WORK ORDER: Lines from the one containing "The height and width of the screenshot is (2576, 921)." through the end of the material are to be retyped exactly; do not copy pictures.
□ □ □ □
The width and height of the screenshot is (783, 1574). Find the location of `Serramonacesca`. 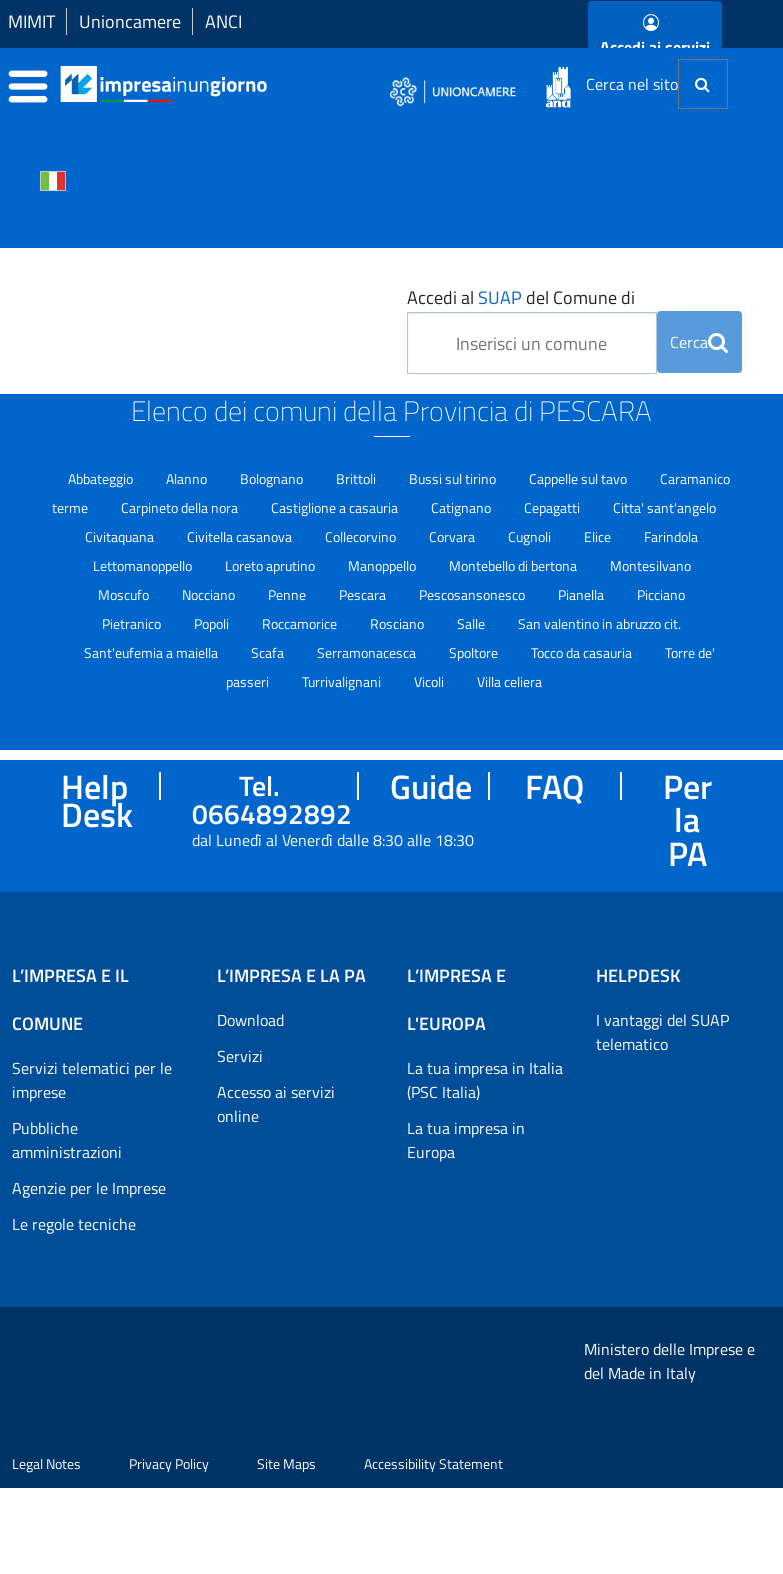

Serramonacesca is located at coordinates (368, 652).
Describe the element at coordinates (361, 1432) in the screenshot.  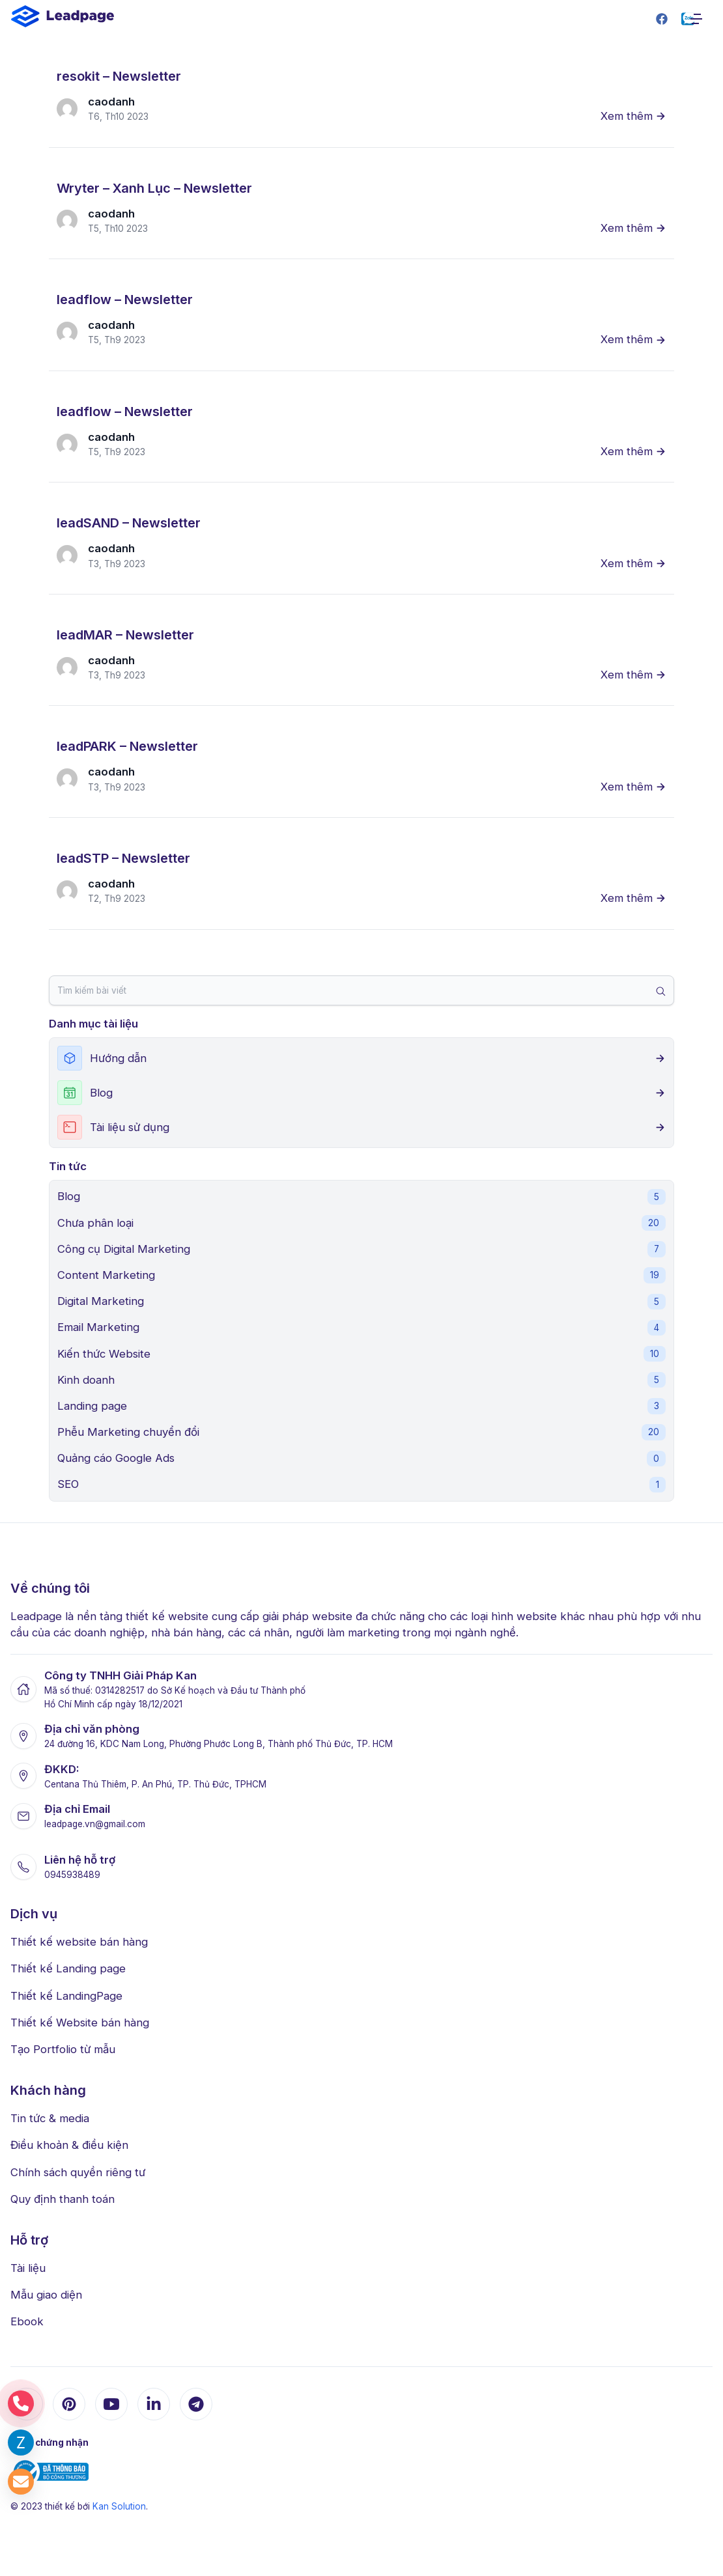
I see `Phễu Marketing chuyển đổi` at that location.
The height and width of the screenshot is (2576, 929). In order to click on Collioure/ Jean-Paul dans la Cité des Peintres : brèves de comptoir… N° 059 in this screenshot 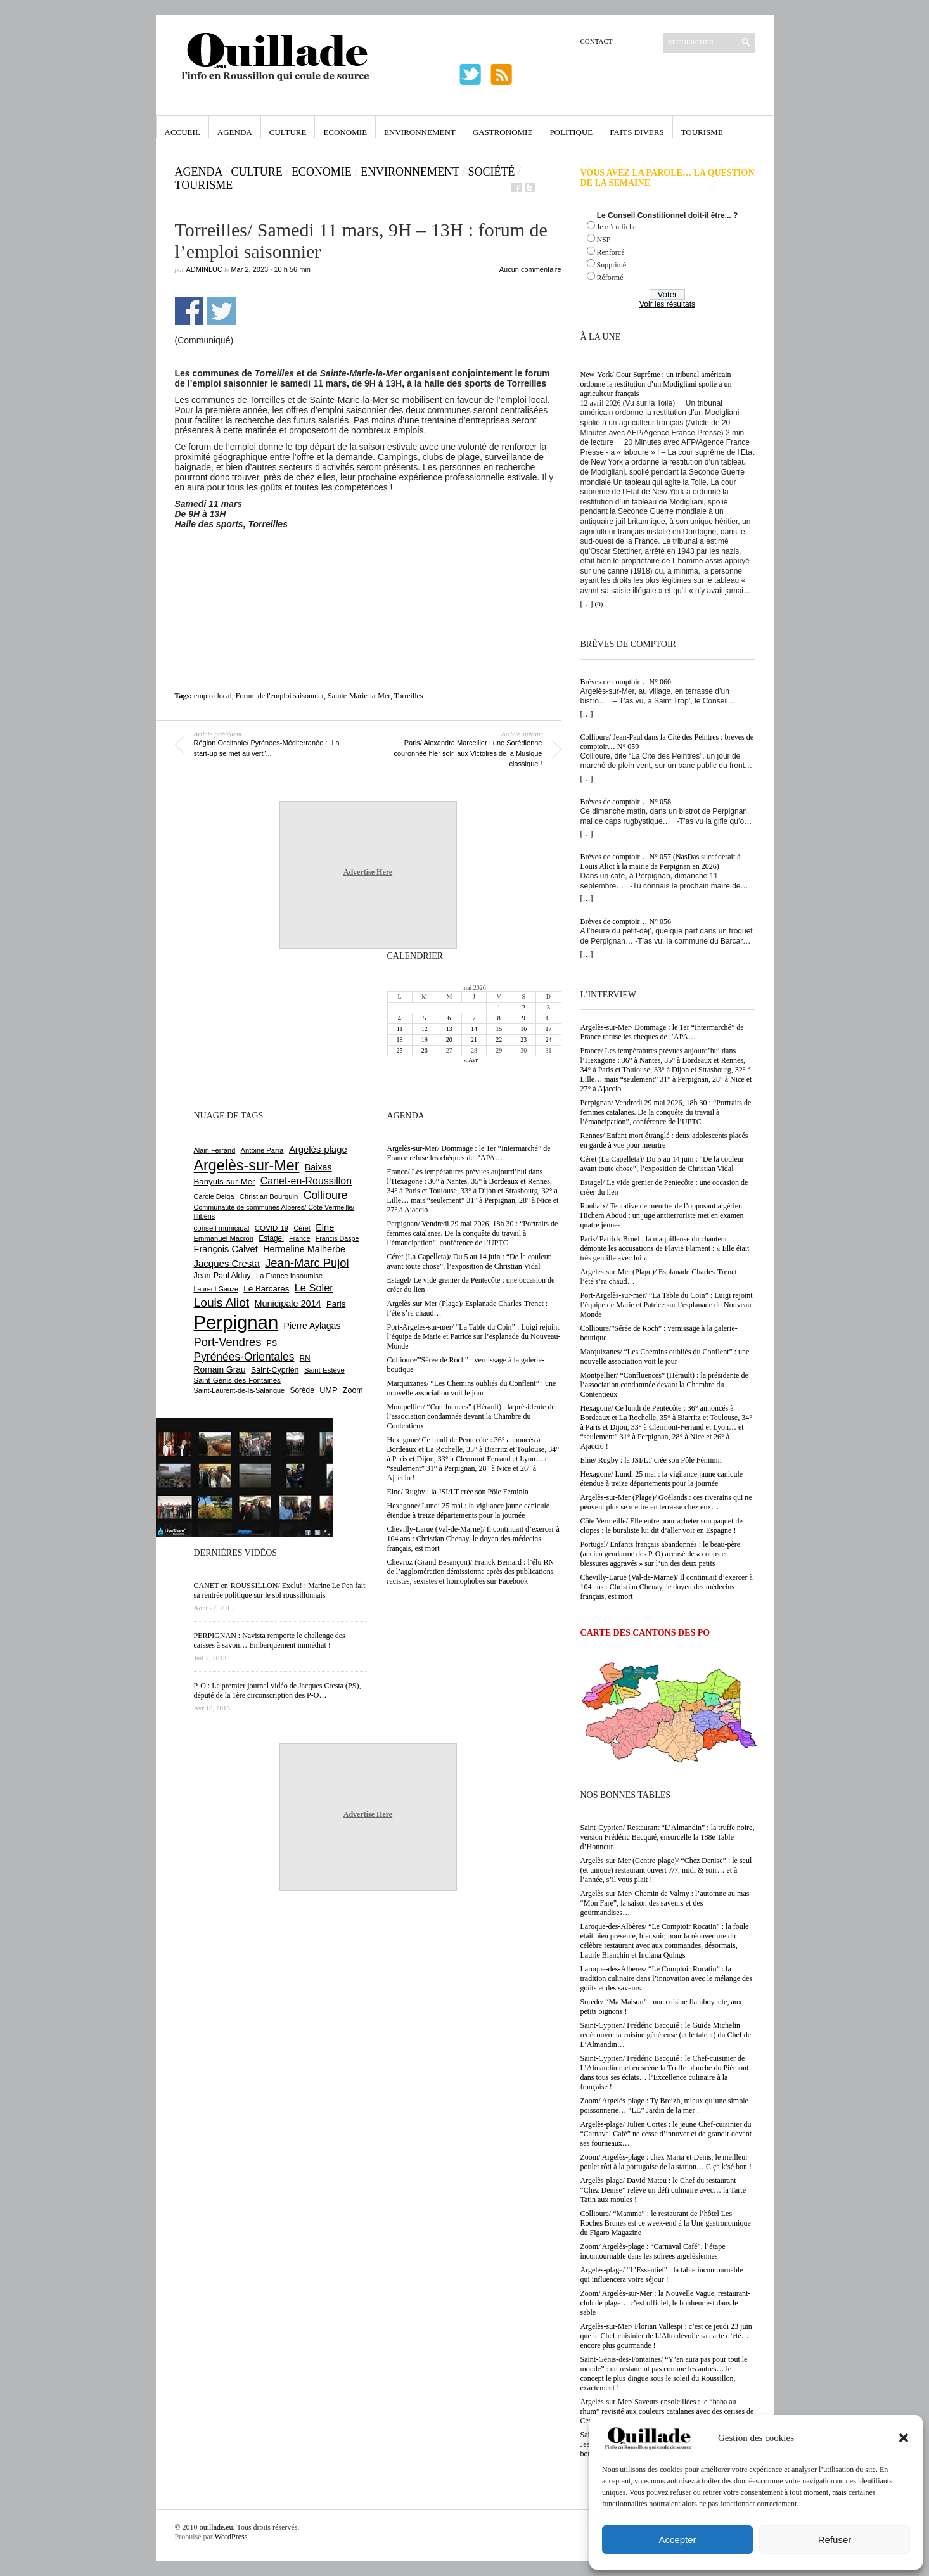, I will do `click(667, 742)`.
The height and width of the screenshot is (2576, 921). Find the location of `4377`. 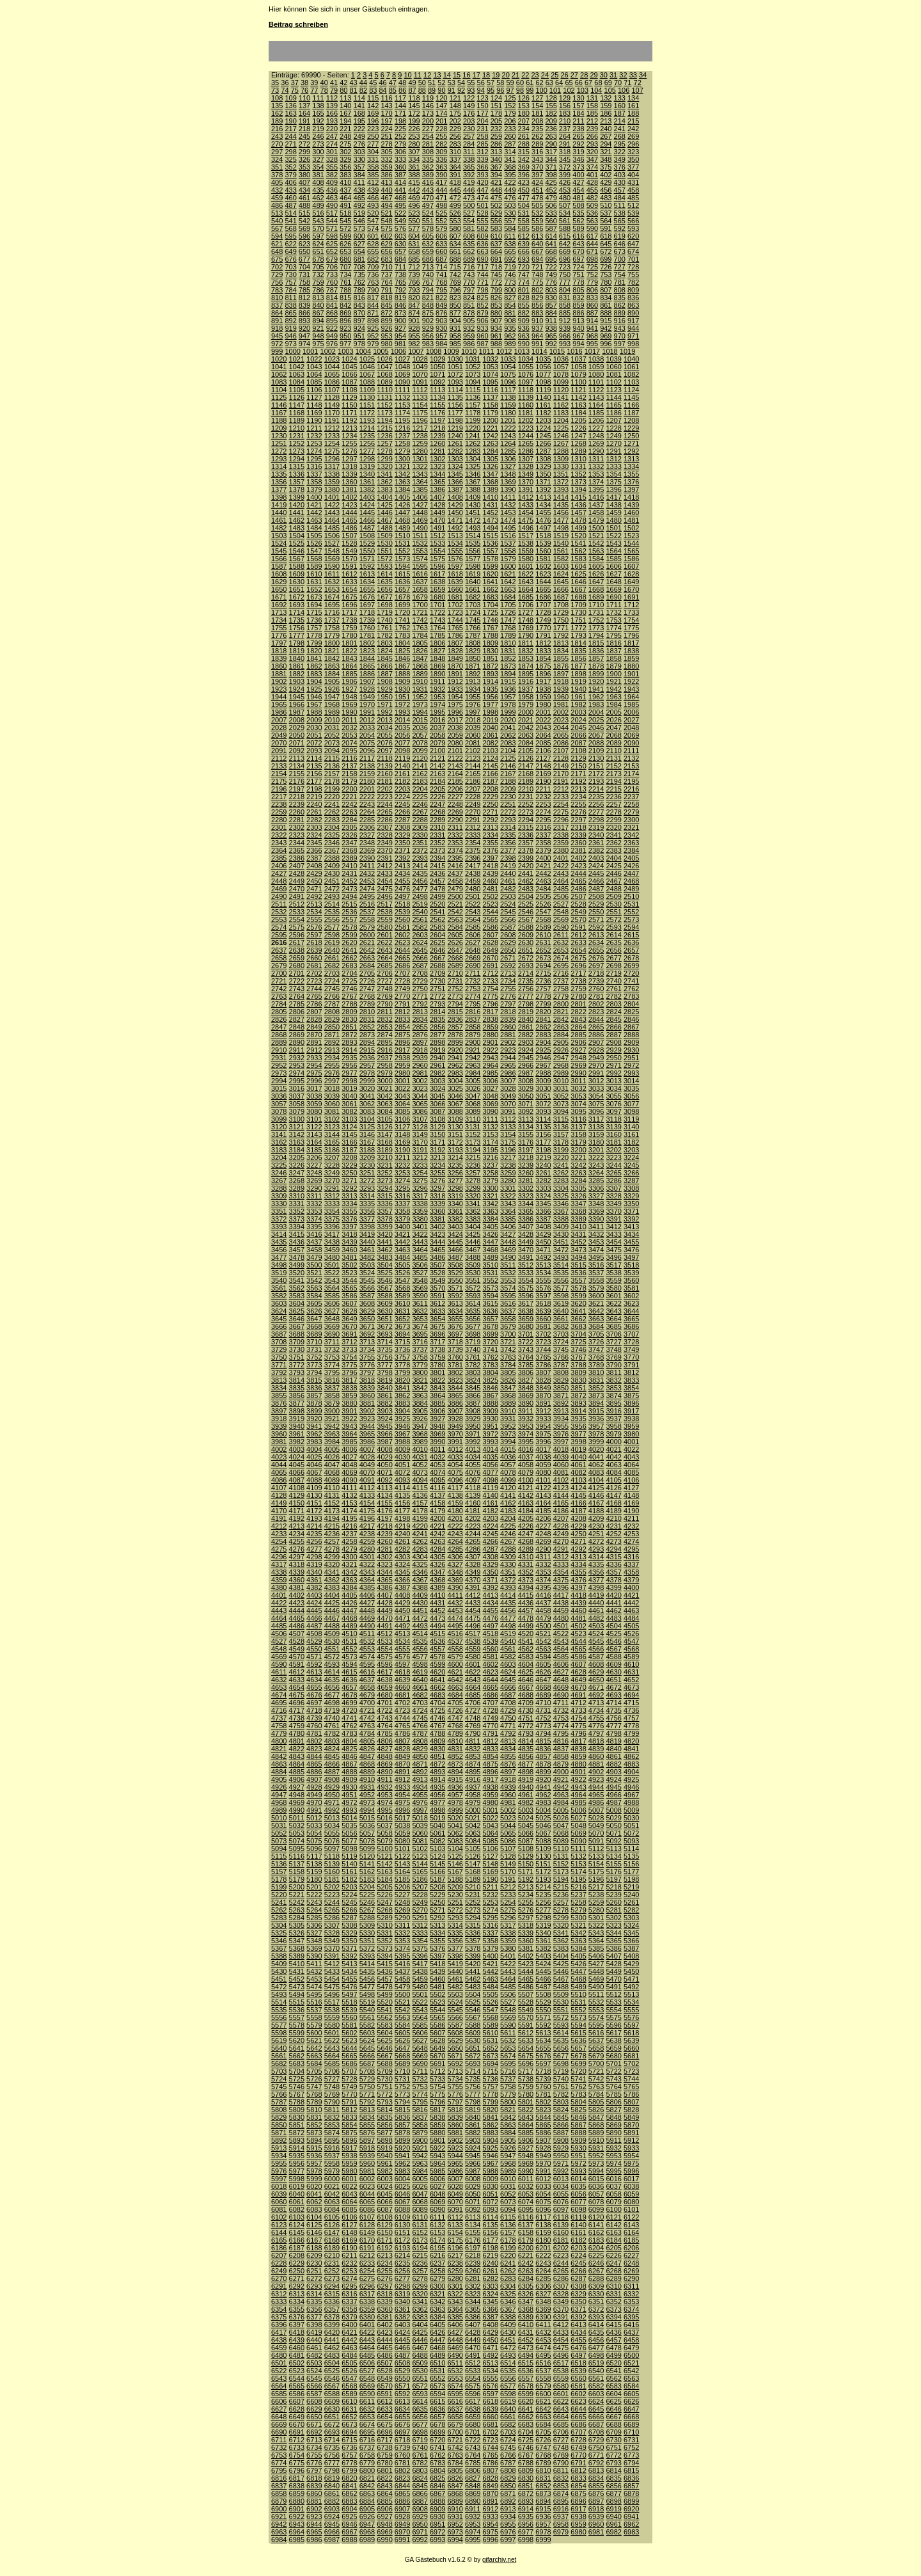

4377 is located at coordinates (596, 1580).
□ □ □ □
ANSWER FOR THIS EXERCISE:
The height and width of the screenshot is (2576, 921). Find the location of `4377`. 

4377 is located at coordinates (596, 1580).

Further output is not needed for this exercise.